Creating tables

From data in memory

From a list of lists.

column_names = ['letter', 'number']
column_types = [agate.Text(), agate.Number()]

rows = [
    ('a', 1),
    ('b', 2),
    ('c', None)
]

table = agate.Table(rows, column_names, column_types)

From a list of dictionaries.

rows = [
    dict(letter='a', number=1),
    dict(letter='b', number=2),
    dict(letter='c', number=None)
]

table = agate.Table.from_object(rows)

From a CSV

By default, loading a table from a CSV will use agate’s builtin TypeTester to infer column types:

table = agate.Table.from_csv('filename.csv')

Override type inference

In some cases agate’s TypeTester may guess incorrectly. To override the type for some columns and use TypeTester for the rest, pass a dictionary to the column_types argument.

specified_types = {
    'column_name_one': agate.Text(),
    'column_name_two': agate.Number()
}

table = agate.Table.from_csv('filename.csv', column_types=specified_types)

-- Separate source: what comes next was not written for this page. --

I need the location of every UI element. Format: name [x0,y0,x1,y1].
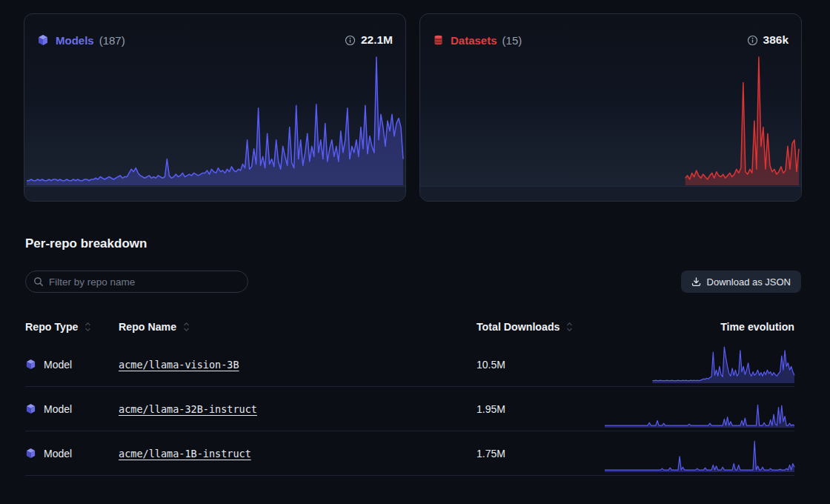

This will use a generic TypeTester and override your specified columns with TypeTester.force.

Limit type inference

For large datasets TypeTester may be unreasonably slow. In order to limit the amount of data it uses you can specify the limit argument. Note that if data after the limit invalidates the TypeTester’s inference you may get errors when the data is loaded.

tester = agate.TypeTester(limit=100)

table = agate.Table.from_csv('filename.csv', column_types=tester)

Manually specify columns

If you know the types of your data you may find it more efficient to manually specify the names and types of your columns. This also gives you an opportunity to rename columns when you load them.

text_type = agate.Text()
number_type = agate.Number()

column_names = ['city', 'area', 'population']
column_types = [text_type, number_type, number_type]

table = agate.Table.from_csv('population.csv', column_names, column_types)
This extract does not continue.